Ca’ Dario: Ca’ Dario (37 E. Victoria St.; [805] 884-9419; opened in 1997 to overwhelming success — so much so that head chef Dario Furlati eventually opened a pizzeria next door to accommodate all his customers. “Our food is fresh and prepared in the moment,” said Furlati when asked what made his place such a hit. “We don’t cut corners.”

The native Italian upholds his homeland’s tradition of keeping dishes fresh and light, which is all too important when it comes to vegetarian food. “In Italian cooking, anything can be made vegetarian,” he said of the cuisine’s adaptability.

For his vegetarian clientele, he recommends a fusilli pasta alla puttanesca. With organic produce — Kalamata olives, red and yellow tomatoes, capers, and parsley — and a light dusting of grated pecorino cheese, a simple pasta dish comes to life. When it comes to pasta, it is all too important to add a range of colors in order to make it not only healthy but also exciting. The dish is effortless and inviting, as if meant to be enjoyed on a sun-drenched Riviera terrace. Guests can also customize their order by requesting whole-wheat or gluten-free pasta.

A taste of fusilli al fumo from the historic Cajun restaurant on Cota Street.
Joanne Howard

The Palace Grill: The Palace Grill (8 E. Cota St.; [805] 963-5000; opened 29 years ago and was quickly adopted as a hometown favorite. “It was unique because we were bringing regional Cajun cuisine to Santa Barbara,” said Errol Williams, who, as the restaurant’s general manager, is also proud of winning the award for best service in Santa Barbara 26 times since opening in May 1985.

What diners might not know is that The Palace Grill offers more than old-style jambalaya, shrimp gumbo, and the other meat- and seafood-heavy dishes that typify Cajun cuisine.
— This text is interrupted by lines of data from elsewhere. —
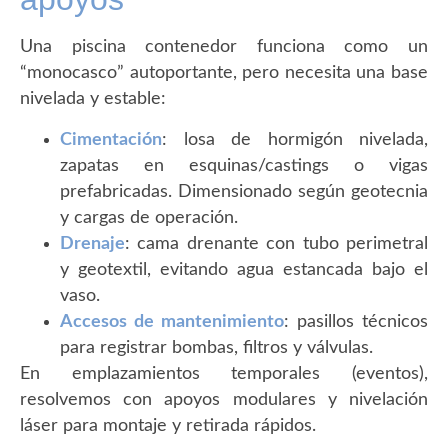
Una piscina contenedor funciona como un
“monocasco” autoportante, pero necesita una base
nivelada y estable:
Cimentación
: losa de hormigón nivelada,
zapatas en esquinas/castings o vigas
prefabricadas. Dimensionado según geotecnia
y cargas de operación.
Drenaje
: cama drenante con tubo perimetral
y geotextil, evitando agua estancada bajo el
vaso.
Accesos de mantenimiento
: pasillos técnicos
para registrar bombas, filtros y válvulas.
En emplazamientos temporales (eventos),
resolvemos con apoyos modulares y nivelación
láser para montaje y retirada rápidos.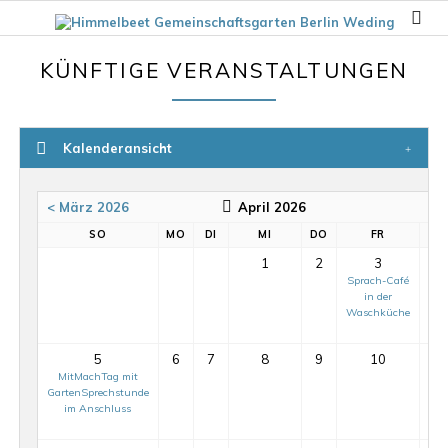
KÜNFTIGE VERANSTALTUNGEN
Kalenderansicht
< März 2026
April 2026
Ma
SO
MO
DI
MI
DO
FR
1
2
3
Sprach-Café
in der
Waschküche
5
6
7
8
9
10
MitMachTag mit
GartenSprechstunde
im Anschluss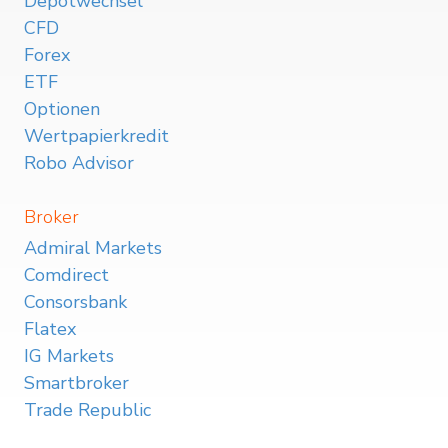
Depotwechsel
CFD
Forex
ETF
Optionen
Wertpapierkredit
Robo Advisor
Broker
Admiral Markets
Comdirect
Consorsbank
Flatex
IG Markets
Smartbroker
Trade Republic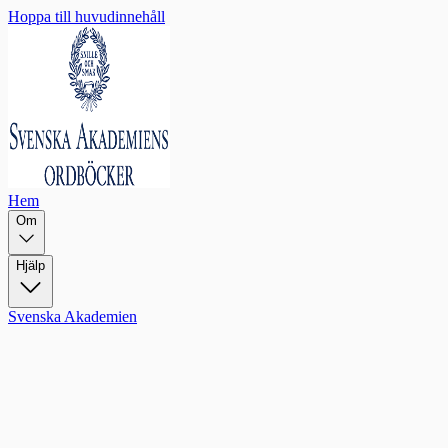
Hoppa till huvudinnehåll
Hem
Om
Hjälp
Svenska Akademien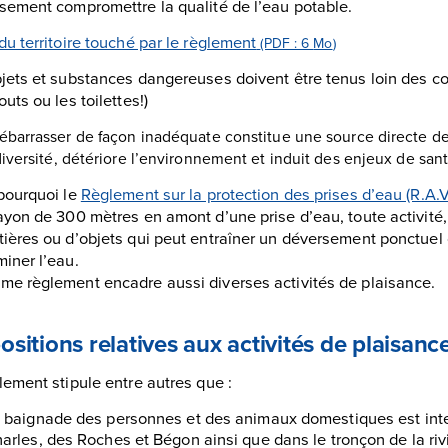
sement compromettre la qualité de l’eau potable.
du territoire touché par le règlement
(PDF : 6
Mo
)
jets et substances dangereuses doivent être tenus loin des co
outs ou les toilettes!)
ébarrasser de façon inadéquate constitue une source directe de 
diversité, détériore l’environnement et induit des enjeux de san
pourquoi le
Règlement sur la protection des prises d’eau (R.A.
ayon de 300 mètres en amont d’une prise d’eau, toute activité, 
ières ou d’objets qui peut entraîner un déversement ponctuel 
iner l’eau.
e règlement encadre aussi diverses activités de plaisance.
ositions relatives aux activités de plaisanc
lement stipule entre autres que :
 baignade des personnes et des animaux domestiques est inter
arles, des Roches et Bégon ainsi que dans le tronçon de la riv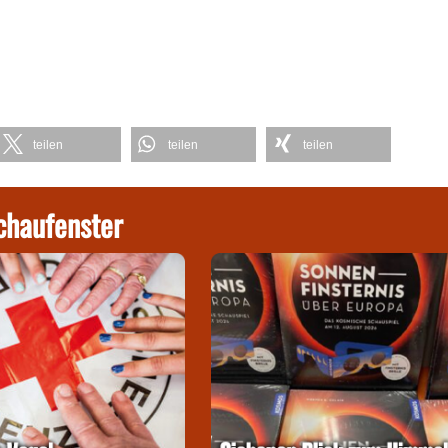
teilen
teilen
teilen
chaufenster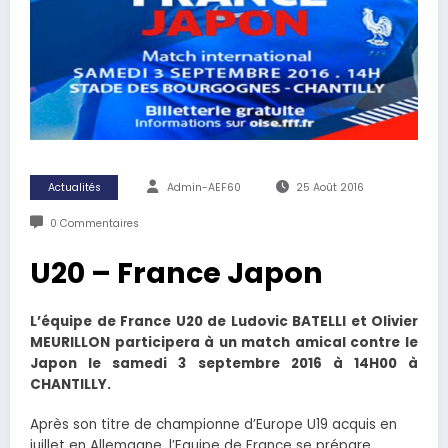
Actualités
Admin-AEF60
25 Août 2016
0 Commentaires
U20 – France Japon
L’équipe de France U20 de Ludovic BATELLI et Olivier
MEURILLON participera à un match amical contre le
Japon le samedi 3 septembre 2016 à 14H00 à
CHANTILLY.
Après son titre de championne d’Europe U19 acquis en
juillet en Allemagne, l’Equipe de France se prépare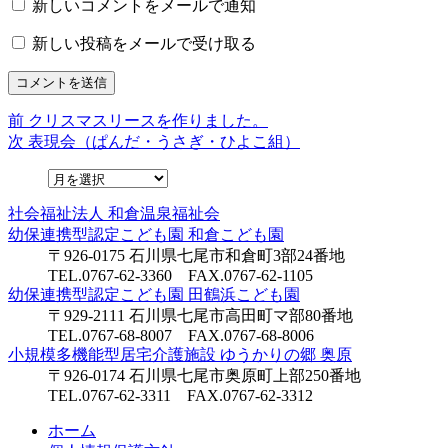
新しいコメントをメールで通知
新しい投稿をメールで受け取る
前
前
クリスマスリースを作りました。
投
の
次
次
表現会（ぱんだ・うさぎ・ひよこ組）
稿
投
の
稿:
投
ナ
稿:
社会福祉法人
和倉温泉福祉会
ビ
幼保連携型認定こども園
和倉こども園
ゲ
〒926-0175 石川県七尾市和倉町3部24番地
TEL.0767-62-3360 FAX.0767-62-1105
ー
幼保連携型認定こども園
田鶴浜こども園
シ
〒929-2111 石川県七尾市高田町マ部80番地
TEL.0767-68-8007 FAX.0767-68-8006
ョ
小規模多機能型居宅介護施設
ゆうかりの郷 奥原
〒926-0174 石川県七尾市奥原町上部250番地
ン
TEL.0767-62-3311 FAX.0767-62-3312
ホーム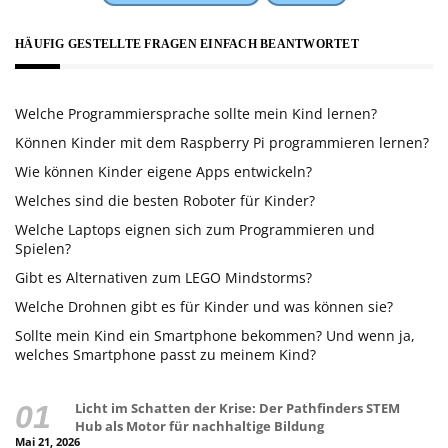
HÄUFIG GESTELLTE FRAGEN EINFACH BEANTWORTET
Welche Programmiersprache sollte mein Kind lernen?
Können Kinder mit dem Raspberry Pi programmieren lernen?
Wie können Kinder eigene Apps entwickeln?
Welches sind die besten Roboter für Kinder?
Welche Laptops eignen sich zum Programmieren und
Spielen?
Gibt es Alternativen zum LEGO Mindstorms?
Welche Drohnen gibt es für Kinder und was können sie?
Sollte mein Kind ein Smartphone bekommen? Und wenn ja,
welches Smartphone passt zu meinem Kind?
Licht im Schatten der Krise: Der Pathfinders STEM
Hub als Motor für nachhaltige Bildung
Mai 21, 2026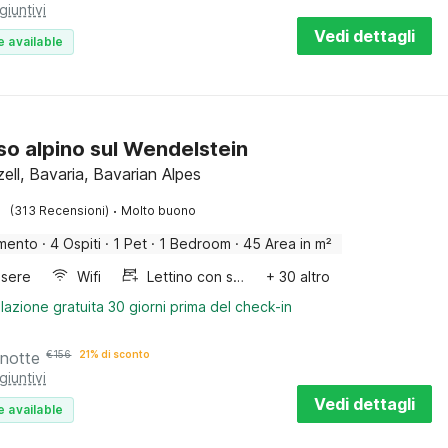
giuntivi
Vedi dettagli
e available
so alpino sul Wendelstein
ell, Bavaria, Bavarian Alpes
·
(313 Recensioni)
Molto buono
mento
·
4 Ospiti
·
1 Pet
·
1 Bedroom
·
45 Area in m²
sere
Wifi
Lettino con sponde
+ 30 altro
lazione gratuita 30 giorni prima del check-in
 notte
€
156
21% di sconto
giuntivi
Vedi dettagli
e available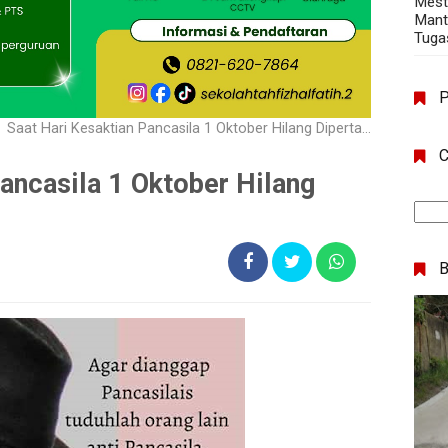
Mest
Mant
Tuga
Saat Hari Kesaktian Pancasila 1 Oktober Hilang Dipertanyakan
C
ancasila 1 Oktober Hilang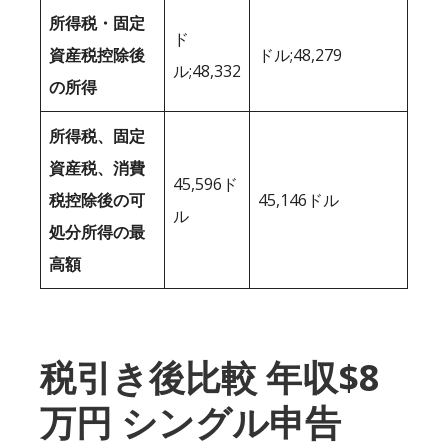
所得税・固定
ド
資産税控除後
ドル;48,279
ル;48,332
の所得
所得税、固定
資産税、消費
45,596ド
税控除後の可
45,146ドル
ル
処分所得の最
高額
税引き後比較 年収$8
万円 シングル申告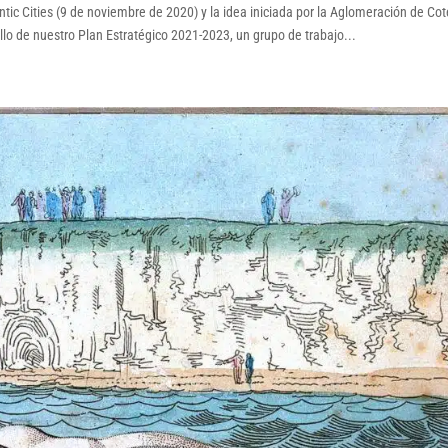
tic Cities (9 de noviembre de 2020) y la idea iniciada por la Aglomeración de Cot
llo de nuestro Plan Estratégico 2021-2023, un grupo de trabajo...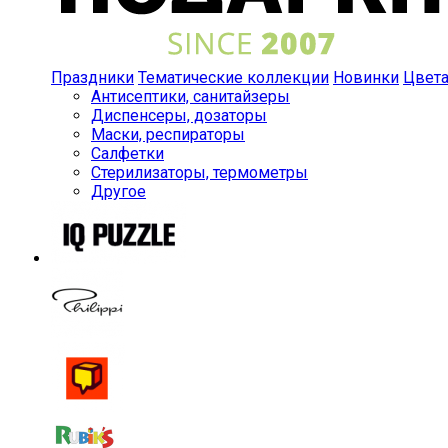
Праздники
Тематические коллекции
Новинки
Цвет
Антисептики, санитайзеры
Диспенсеры, дозаторы
Маски, респираторы
Салфетки
Стерилизаторы, термометры
Другое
Williams recommended the fusilli al fumo, a pasta dish with roasted eggplant and red peppers, smoked mozzarella, and a sweet tomato basil cream sauce. It maintains the spicy flavors of Cajun cuisine, and the dish gives off a zesty Southern flair that is not often found in vegetarian cooking. Not your traditional Italian pasta, the fusilli al fumo is one of the restaurant’s dishes that give vegetarians a genuine taste of the South.